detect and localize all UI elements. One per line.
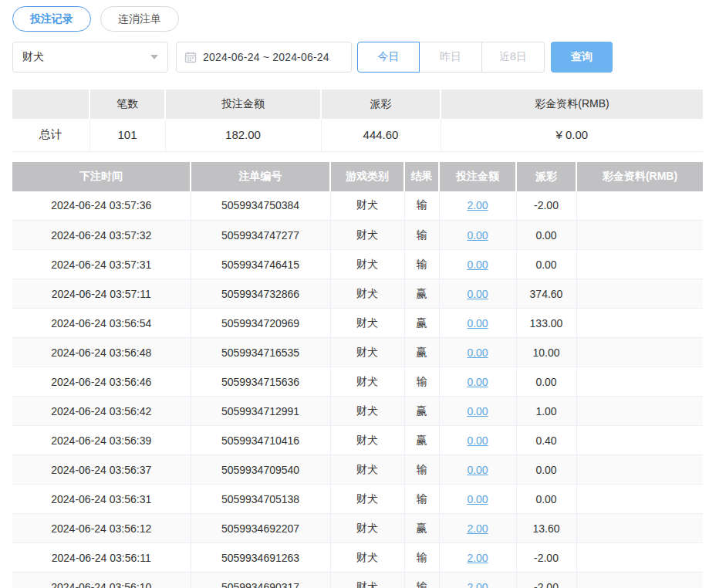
- cell-payout: 0.00: [516, 455, 576, 485]
- cell-result: 赢: [404, 338, 439, 367]
- cell-order-no: 5059934747277: [191, 221, 330, 250]
- cell-bet-amount: 2.00: [439, 543, 516, 573]
- col-header-bet-time: 下注时间: [12, 162, 191, 191]
- cell-payout: 10.00: [516, 338, 576, 367]
- col-header-game-type: 游戏类别: [330, 162, 404, 191]
- bet-amount-link[interactable]: 0.00: [467, 346, 488, 359]
- cell-result: 赢: [404, 279, 439, 309]
- cell-bet-amount: 0.00: [439, 309, 516, 338]
- cell-bonus: [576, 191, 703, 221]
- tab-bet-records[interactable]: 投注记录: [12, 6, 91, 32]
- bet-amount-link[interactable]: 0.00: [467, 317, 488, 329]
- cell-game-type: 财犬: [330, 338, 404, 367]
- cell-result: 赢: [404, 397, 439, 426]
- cell-bet-amount: 0.00: [439, 485, 516, 514]
- cell-bet-amount: 2.00: [439, 514, 516, 543]
- cell-result: 输: [404, 485, 439, 514]
- cell-bonus: [576, 455, 703, 485]
- calendar-icon: [184, 51, 197, 63]
- summary-total-payout: 444.60: [321, 119, 441, 151]
- cell-game-type: 财犬: [330, 514, 404, 543]
- cell-bet-time: 2024-06-24 03:56:10: [12, 573, 191, 588]
- cell-bet-amount: 0.00: [439, 221, 516, 250]
- cell-payout: 133.00: [516, 309, 576, 338]
- cell-bet-amount: 2.00: [439, 191, 516, 221]
- bet-amount-link[interactable]: 0.00: [467, 434, 488, 447]
- cell-result: 输: [404, 455, 439, 485]
- summary-header-blank: [12, 90, 89, 119]
- bet-amount-link[interactable]: 0.00: [467, 464, 488, 476]
- cell-payout: 13.60: [516, 514, 576, 543]
- cell-bonus: [576, 338, 703, 367]
- col-header-bet-amount: 投注金额: [439, 162, 516, 191]
- table-row: 2024-06-24 03:57:115059934732866财犬赢0.003…: [12, 279, 703, 309]
- cell-result: 赢: [404, 309, 439, 338]
- cell-game-type: 财犬: [330, 485, 404, 514]
- cell-bonus: [576, 367, 703, 397]
- table-row: 2024-06-24 03:56:465059934715636财犬输0.000…: [12, 367, 703, 397]
- cell-result: 输: [404, 573, 439, 588]
- quick-btn-today[interactable]: 今日: [357, 42, 420, 73]
- cell-bet-time: 2024-06-24 03:56:39: [12, 426, 191, 455]
- bet-amount-link[interactable]: 2.00: [467, 552, 488, 564]
- cell-result: 输: [404, 367, 439, 397]
- game-select-value: 财犬: [22, 50, 150, 64]
- bet-table: 下注时间 注单编号 游戏类别 结果 投注金额 派彩 彩金资料(RMB) 2024…: [12, 162, 703, 588]
- bet-amount-link[interactable]: 0.00: [467, 405, 488, 417]
- cell-bet-time: 2024-06-24 03:57:11: [12, 279, 191, 309]
- summary-total-bet-amount: 182.00: [165, 119, 321, 151]
- cell-game-type: 财犬: [330, 250, 404, 279]
- table-row: 2024-06-24 03:56:125059934692207财犬赢2.001…: [12, 514, 703, 543]
- cell-bonus: [576, 309, 703, 338]
- date-range-picker[interactable]: 2024-06-24 ~ 2024-06-24: [176, 42, 352, 73]
- col-header-result: 结果: [404, 162, 439, 191]
- table-row: 2024-06-24 03:56:375059934709540财犬输0.000…: [12, 455, 703, 485]
- bet-amount-link[interactable]: 2.00: [467, 522, 488, 535]
- search-button[interactable]: 查询: [551, 42, 613, 73]
- cell-result: 输: [404, 221, 439, 250]
- cell-bet-amount: 0.00: [439, 338, 516, 367]
- bet-amount-link[interactable]: 0.00: [467, 259, 488, 271]
- bet-amount-link[interactable]: 0.00: [467, 229, 488, 242]
- bet-amount-link[interactable]: 2.00: [467, 199, 488, 211]
- quick-btn-yesterday[interactable]: 昨日: [420, 42, 482, 73]
- cell-order-no: 5059934692207: [191, 514, 330, 543]
- col-header-payout: 派彩: [516, 162, 576, 191]
- cell-bonus: [576, 426, 703, 455]
- quick-btn-last8days[interactable]: 近8日: [482, 42, 545, 73]
- cell-bonus: [576, 397, 703, 426]
- bet-amount-link[interactable]: 2.00: [467, 581, 488, 588]
- cell-bonus: [576, 514, 703, 543]
- bet-amount-link[interactable]: 0.00: [467, 288, 488, 300]
- cell-result: 输: [404, 250, 439, 279]
- table-row: 2024-06-24 03:56:395059934710416财犬赢0.000…: [12, 426, 703, 455]
- cell-bonus: [576, 543, 703, 573]
- summary-header-bonus: 彩金资料(RMB): [441, 90, 703, 119]
- cell-game-type: 财犬: [330, 279, 404, 309]
- cell-game-type: 财犬: [330, 543, 404, 573]
- cell-order-no: 5059934690317: [191, 573, 330, 588]
- tab-cancelled-orders[interactable]: 连消注单: [100, 6, 179, 32]
- bet-amount-link[interactable]: 0.00: [467, 376, 488, 388]
- cell-order-no: 5059934750384: [191, 191, 330, 221]
- cell-order-no: 5059934691263: [191, 543, 330, 573]
- cell-order-no: 5059934710416: [191, 426, 330, 455]
- cell-bet-amount: 0.00: [439, 397, 516, 426]
- table-row: 2024-06-24 03:56:315059934705138财犬输0.000…: [12, 485, 703, 514]
- cell-bet-time: 2024-06-24 03:56:42: [12, 397, 191, 426]
- bet-amount-link[interactable]: 0.00: [467, 493, 488, 505]
- game-select[interactable]: 财犬: [12, 42, 168, 73]
- bet-table-header-row: 下注时间 注单编号 游戏类别 结果 投注金额 派彩 彩金资料(RMB): [12, 162, 703, 191]
- cell-bet-time: 2024-06-24 03:56:48: [12, 338, 191, 367]
- table-row: 2024-06-24 03:57:365059934750384财犬输2.00-…: [12, 191, 703, 221]
- cell-bet-time: 2024-06-24 03:56:37: [12, 455, 191, 485]
- cell-game-type: 财犬: [330, 455, 404, 485]
- summary-total-count: 101: [89, 119, 165, 151]
- cell-payout: 0.40: [516, 426, 576, 455]
- cell-order-no: 5059934746415: [191, 250, 330, 279]
- quick-date-group: 今日 昨日 近8日: [357, 42, 545, 73]
- cell-game-type: 财犬: [330, 573, 404, 588]
- cell-bet-time: 2024-06-24 03:56:31: [12, 485, 191, 514]
- table-row: 2024-06-24 03:56:105059934690317财犬输2.00-…: [12, 573, 703, 588]
- cell-order-no: 5059934720969: [191, 309, 330, 338]
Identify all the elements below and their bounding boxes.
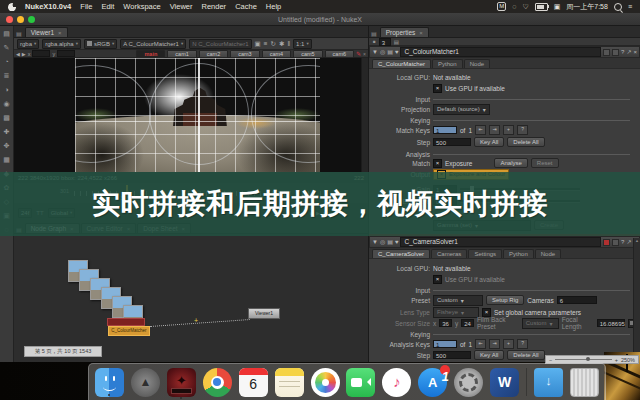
- toolbox-time-icon[interactable]: ◔: [4, 58, 8, 65]
- toolbox-keyer-icon[interactable]: ▩: [3, 114, 10, 121]
- use-gpu-checkbox[interactable]: ×: [433, 84, 442, 93]
- exposure-checkbox[interactable]: ×: [433, 159, 442, 168]
- match-keys-field[interactable]: 1: [433, 126, 457, 134]
- record-button[interactable]: [603, 239, 610, 246]
- lens-type-dropdown[interactable]: Fisheye▾: [433, 307, 479, 318]
- input-method-icon[interactable]: M: [497, 2, 506, 11]
- menu-item-cache[interactable]: Cache: [235, 2, 257, 11]
- tab-python[interactable]: Python: [503, 249, 534, 258]
- toolbox-draw-icon[interactable]: ✎: [4, 44, 10, 51]
- node-title-field[interactable]: C_ColourMatcher1: [400, 47, 601, 57]
- viewer-image[interactable]: [75, 58, 320, 172]
- pane-menu-icon[interactable]: ▤: [16, 30, 22, 37]
- menu-app-name[interactable]: NukeX10.0v4: [25, 2, 71, 11]
- delete-all-button[interactable]: Delete All: [507, 137, 544, 147]
- channels-dropdown[interactable]: rgba▾: [17, 39, 39, 49]
- coord-x-field[interactable]: [32, 50, 50, 57]
- add-key-icon[interactable]: +: [503, 339, 514, 349]
- tab-viewer1[interactable]: Viewer1 ×: [25, 27, 68, 37]
- favorite-icon[interactable]: ♥: [395, 49, 399, 55]
- apple-menu-icon[interactable]: [8, 3, 16, 11]
- projection-dropdown[interactable]: Default (source)▾: [433, 104, 490, 115]
- key-all-button[interactable]: Key All: [474, 137, 504, 147]
- menu-item-edit[interactable]: Edit: [101, 2, 114, 11]
- bin-count-field[interactable]: 3: [379, 38, 391, 46]
- heart-icon[interactable]: ♡: [522, 3, 528, 11]
- sensor-x-field[interactable]: 36: [439, 319, 452, 327]
- pane-menu-icon[interactable]: ▤: [371, 30, 377, 37]
- toolbox-merge-icon[interactable]: ✚: [4, 128, 10, 135]
- refresh-icon[interactable]: ↻: [270, 40, 275, 48]
- view-cam3-button[interactable]: cam3: [230, 50, 259, 58]
- collapse-icon[interactable]: ▼: [372, 49, 378, 55]
- undock-icon[interactable]: ↗: [626, 239, 631, 245]
- menu-clock[interactable]: 周一上午7:58: [566, 2, 608, 12]
- first-key-icon[interactable]: ⇤: [475, 125, 486, 135]
- dock-chrome[interactable]: [203, 368, 232, 397]
- dock-calendar[interactable]: 6: [239, 368, 268, 397]
- dock-finder[interactable]: [95, 368, 124, 397]
- node-graph-canvas[interactable]: C_ColourMatcher + Viewer1: [14, 234, 368, 362]
- undock-icon[interactable]: ↗: [626, 49, 631, 55]
- brush-icon[interactable]: ✎: [356, 50, 361, 57]
- viewer-node[interactable]: Viewer1: [248, 308, 280, 319]
- tab-close-icon[interactable]: ×: [419, 30, 423, 36]
- step-field[interactable]: 500: [433, 138, 471, 146]
- preset-dropdown[interactable]: Custom▾: [433, 295, 483, 306]
- tab-c-camerasolver[interactable]: C_CameraSolver: [372, 249, 430, 258]
- notification-center-icon[interactable]: ≡: [628, 3, 632, 10]
- tab-c-colourmatcher[interactable]: C_ColourMatcher: [372, 59, 431, 68]
- dock-nuke[interactable]: ✦: [167, 368, 196, 397]
- display-icon[interactable]: ▣: [554, 3, 561, 11]
- help-icon[interactable]: ?: [621, 239, 624, 245]
- analyse-button[interactable]: Analyse: [494, 158, 527, 168]
- alpha-dropdown[interactable]: rgba.alpha▾: [42, 39, 81, 49]
- list-icon[interactable]: ≡: [264, 40, 268, 48]
- float-panel-icon[interactable]: ▤: [387, 239, 393, 245]
- view-cam2-button[interactable]: cam2: [199, 50, 228, 58]
- dock-photos[interactable]: [311, 368, 340, 397]
- node-title-field[interactable]: C_CameraSolver1: [400, 237, 601, 247]
- tab-close-icon[interactable]: ×: [58, 30, 62, 36]
- film-back-dropdown[interactable]: Custom▾: [522, 318, 559, 329]
- menu-item-help[interactable]: Help: [266, 2, 281, 11]
- zoom-out-icon[interactable]: −: [549, 357, 552, 363]
- dock-facetime[interactable]: [346, 368, 375, 397]
- dock-system-preferences[interactable]: [454, 368, 483, 397]
- use-gpu-checkbox[interactable]: ×: [433, 275, 442, 284]
- add-key-icon[interactable]: +: [503, 125, 514, 135]
- reset-button[interactable]: Reset: [531, 158, 559, 168]
- toolbox-color-icon[interactable]: ◑: [4, 86, 8, 93]
- dock-word[interactable]: W: [490, 368, 519, 397]
- toolbox-filter-icon[interactable]: ◉: [3, 100, 9, 107]
- pause-icon[interactable]: ‖: [287, 40, 290, 48]
- properties-scrollbar[interactable]: ▲ ▼: [633, 238, 640, 362]
- view-cam4-button[interactable]: cam4: [262, 50, 291, 58]
- view-cam6-button[interactable]: cam6: [325, 50, 354, 58]
- node-color2-button[interactable]: [612, 49, 619, 56]
- key-help-icon[interactable]: ?: [517, 125, 528, 135]
- battery-icon[interactable]: [535, 3, 548, 11]
- view-main-button[interactable]: main: [136, 50, 165, 58]
- status-circle-icon[interactable]: ◌: [512, 3, 516, 10]
- close-icon[interactable]: ×: [363, 51, 366, 57]
- cameras-field[interactable]: 6: [557, 296, 597, 304]
- dock-downloads[interactable]: ↓: [534, 368, 563, 397]
- dock-notes[interactable]: [275, 368, 304, 397]
- menu-item-viewer[interactable]: Viewer: [170, 2, 193, 11]
- lock-icon[interactable]: ■: [373, 39, 376, 44]
- close-icon[interactable]: ×: [633, 49, 637, 55]
- sensor-y-field[interactable]: 24: [461, 319, 474, 327]
- key-help-icon[interactable]: ?: [517, 339, 528, 349]
- last-key-icon[interactable]: ⇥: [489, 339, 500, 349]
- camera-solver-node[interactable]: [107, 318, 145, 326]
- input-b-dropdown[interactable]: N C_ColourMatcher1: [189, 39, 251, 49]
- spotlight-search-icon[interactable]: [614, 3, 622, 11]
- word-zoom-slider[interactable]: [555, 359, 611, 360]
- scroll-up-icon[interactable]: ▲: [635, 238, 639, 243]
- float-panel-icon[interactable]: ▤: [387, 49, 393, 55]
- zoom-in-icon[interactable]: +: [615, 357, 618, 363]
- favorite-icon[interactable]: ♥: [395, 239, 399, 245]
- last-key-icon[interactable]: ⇥: [489, 125, 500, 135]
- trash-small-icon[interactable]: ▤: [394, 39, 399, 45]
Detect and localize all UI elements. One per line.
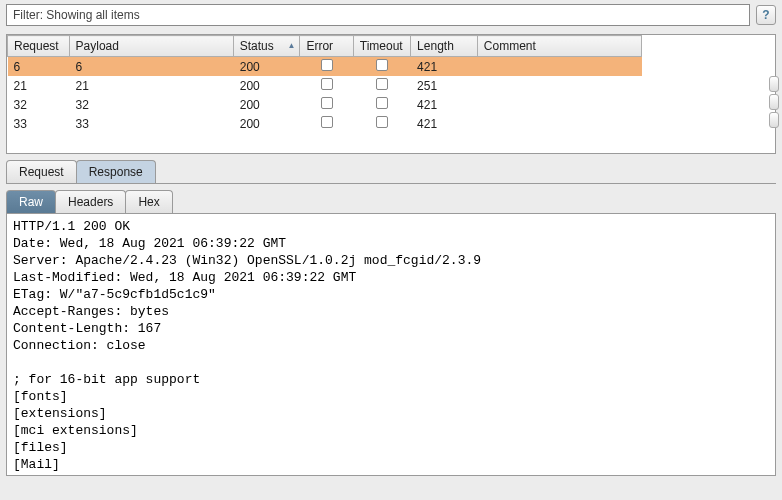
side-handle[interactable] xyxy=(768,62,780,142)
cell-length: 421 xyxy=(411,114,478,133)
cell-status: 200 xyxy=(233,57,300,77)
col-status[interactable]: Status xyxy=(233,36,300,57)
table-row[interactable]: 3232200421 xyxy=(8,95,642,114)
cell-timeout xyxy=(353,95,410,114)
cell-request: 32 xyxy=(8,95,70,114)
table-row[interactable]: 3333200421 xyxy=(8,114,642,133)
help-button[interactable]: ? xyxy=(756,5,776,25)
col-request[interactable]: Request xyxy=(8,36,70,57)
cell-timeout xyxy=(353,57,410,77)
cell-error xyxy=(300,95,353,114)
checkbox-icon[interactable] xyxy=(321,78,333,90)
cell-request: 6 xyxy=(8,57,70,77)
cell-error xyxy=(300,57,353,77)
checkbox-icon[interactable] xyxy=(376,78,388,90)
cell-error xyxy=(300,114,353,133)
checkbox-icon[interactable] xyxy=(321,59,333,71)
cell-status: 200 xyxy=(233,76,300,95)
col-payload[interactable]: Payload xyxy=(69,36,233,57)
checkbox-icon[interactable] xyxy=(376,59,388,71)
col-error[interactable]: Error xyxy=(300,36,353,57)
tab-request[interactable]: Request xyxy=(6,160,77,183)
cell-payload: 6 xyxy=(69,57,233,77)
checkbox-icon[interactable] xyxy=(376,97,388,109)
cell-comment xyxy=(477,76,641,95)
cell-length: 251 xyxy=(411,76,478,95)
checkbox-icon[interactable] xyxy=(376,116,388,128)
checkbox-icon[interactable] xyxy=(321,116,333,128)
tab-response[interactable]: Response xyxy=(76,160,156,183)
cell-payload: 33 xyxy=(69,114,233,133)
table-row[interactable]: 2121200251 xyxy=(8,76,642,95)
response-body[interactable]: HTTP/1.1 200 OK Date: Wed, 18 Aug 2021 0… xyxy=(6,214,776,476)
cell-length: 421 xyxy=(411,95,478,114)
tab-raw[interactable]: Raw xyxy=(6,190,56,213)
tab-hex[interactable]: Hex xyxy=(125,190,172,213)
cell-request: 33 xyxy=(8,114,70,133)
col-timeout[interactable]: Timeout xyxy=(353,36,410,57)
cell-status: 200 xyxy=(233,95,300,114)
cell-payload: 32 xyxy=(69,95,233,114)
cell-comment xyxy=(477,57,641,77)
table-header-row: Request Payload Status Error Timeout Len… xyxy=(8,36,642,57)
cell-comment xyxy=(477,114,641,133)
cell-comment xyxy=(477,95,641,114)
main-tabs: Request Response xyxy=(6,160,776,184)
filter-input[interactable] xyxy=(6,4,750,26)
checkbox-icon[interactable] xyxy=(321,97,333,109)
tab-headers[interactable]: Headers xyxy=(55,190,126,213)
cell-length: 421 xyxy=(411,57,478,77)
cell-timeout xyxy=(353,76,410,95)
cell-status: 200 xyxy=(233,114,300,133)
col-length[interactable]: Length xyxy=(411,36,478,57)
cell-payload: 21 xyxy=(69,76,233,95)
cell-error xyxy=(300,76,353,95)
results-table: Request Payload Status Error Timeout Len… xyxy=(6,34,776,154)
cell-timeout xyxy=(353,114,410,133)
col-comment[interactable]: Comment xyxy=(477,36,641,57)
table-row[interactable]: 66200421 xyxy=(8,57,642,77)
cell-request: 21 xyxy=(8,76,70,95)
sub-tabs: Raw Headers Hex xyxy=(6,190,776,214)
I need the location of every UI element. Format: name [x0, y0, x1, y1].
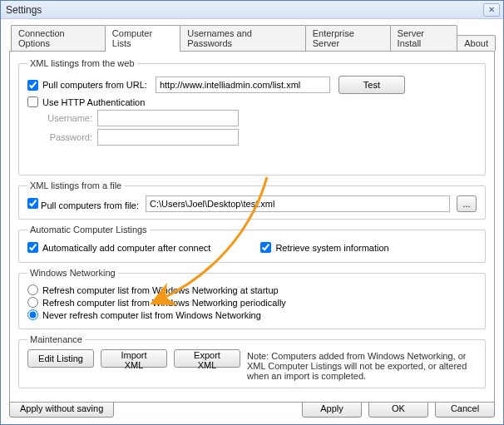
password-label: Password:: [44, 132, 92, 142]
tabpanel-computer-lists: XML listings from the web Pull computers…: [9, 51, 495, 403]
tab-about[interactable]: About: [457, 35, 496, 51]
group-web-listings: XML listings from the web Pull computers…: [18, 58, 486, 175]
radio-never-refresh[interactable]: Never refresh computer list from Windows…: [27, 309, 261, 320]
browse-button[interactable]: ...: [457, 195, 477, 212]
radio-refresh-periodic-input[interactable]: [27, 297, 38, 308]
tab-server-install[interactable]: Server Install: [390, 25, 458, 51]
group-web-legend: XML listings from the web: [27, 58, 137, 68]
content-area: Connection Options Computer Lists Userna…: [1, 19, 503, 424]
retrieve-info-checkbox-input[interactable]: [260, 242, 271, 253]
pull-file-checkbox[interactable]: Pull computers from file:: [27, 198, 139, 210]
group-maintenance: Maintenance Edit Listing Import XML Expo…: [18, 334, 486, 388]
settings-window: Settings ✕ Connection Options Computer L…: [0, 0, 504, 425]
pull-url-checkbox[interactable]: Pull computers from URL:: [27, 80, 147, 91]
username-input[interactable]: [97, 110, 239, 126]
export-xml-button[interactable]: Export XML: [174, 349, 240, 368]
tab-enterprise-server[interactable]: Enterprise Server: [305, 25, 391, 51]
use-auth-checkbox[interactable]: Use HTTP Authentication: [27, 96, 145, 107]
edit-listing-button[interactable]: Edit Listing: [27, 349, 94, 368]
group-maint-legend: Maintenance: [27, 334, 85, 344]
radio-refresh-periodic-label: Refresh computer list from Windows Netwo…: [42, 298, 286, 308]
group-winnet-legend: Windows Networking: [27, 268, 118, 278]
auto-add-checkbox-input[interactable]: [27, 242, 38, 253]
radio-never-refresh-label: Never refresh computer list from Windows…: [42, 310, 261, 320]
pull-url-checkbox-input[interactable]: [27, 80, 38, 91]
pull-file-checkbox-input[interactable]: [27, 198, 38, 209]
group-file-listings: XML listings from a file Pull computers …: [18, 180, 486, 220]
tabstrip: Connection Options Computer Lists Userna…: [11, 24, 495, 51]
retrieve-info-checkbox[interactable]: Retrieve system information: [260, 242, 388, 253]
maintenance-note: Note: Computers added from Windows Netwo…: [247, 349, 477, 381]
radio-never-refresh-input[interactable]: [27, 309, 38, 320]
tab-computer-lists[interactable]: Computer Lists: [105, 25, 180, 52]
group-windows-networking: Windows Networking Refresh computer list…: [18, 268, 486, 329]
import-xml-button[interactable]: Import XML: [101, 349, 167, 368]
auto-add-checkbox[interactable]: Automatically add computer after connect: [27, 242, 210, 253]
group-file-legend: XML listings from a file: [27, 180, 124, 190]
radio-refresh-periodic[interactable]: Refresh computer list from Windows Netwo…: [27, 297, 286, 308]
tab-usernames-passwords[interactable]: Usernames and Passwords: [180, 25, 305, 51]
pull-url-label: Pull computers from URL:: [42, 80, 147, 90]
use-auth-label: Use HTTP Authentication: [42, 97, 145, 107]
file-path-input[interactable]: [146, 195, 450, 212]
close-icon[interactable]: ✕: [483, 3, 500, 17]
group-auto-listings: Automatic Computer Listings Automaticall…: [18, 225, 486, 263]
radio-refresh-startup-label: Refresh computer list from Windows Netwo…: [42, 285, 279, 295]
tab-connection-options[interactable]: Connection Options: [11, 25, 106, 51]
radio-refresh-startup-input[interactable]: [27, 284, 38, 295]
radio-refresh-startup[interactable]: Refresh computer list from Windows Netwo…: [27, 284, 279, 295]
password-input[interactable]: [97, 129, 239, 146]
retrieve-info-label: Retrieve system information: [275, 243, 388, 253]
test-button[interactable]: Test: [338, 76, 405, 94]
username-label: Username:: [44, 113, 92, 123]
window-title: Settings: [6, 4, 483, 16]
group-auto-legend: Automatic Computer Listings: [27, 225, 150, 235]
auto-add-label: Automatically add computer after connect: [42, 243, 210, 253]
pull-file-label: Pull computers from file:: [41, 200, 139, 210]
use-auth-checkbox-input[interactable]: [27, 96, 38, 107]
titlebar: Settings ✕: [1, 1, 503, 19]
url-input[interactable]: [156, 77, 330, 93]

» TASK GOAL: Look through the entries above; find each line with the word "Import" and copy it.

» PROBLEM SOLUTION:
group-maintenance: Maintenance Edit Listing Import XML Expo…: [18, 334, 486, 388]
import-xml-button[interactable]: Import XML: [101, 349, 167, 368]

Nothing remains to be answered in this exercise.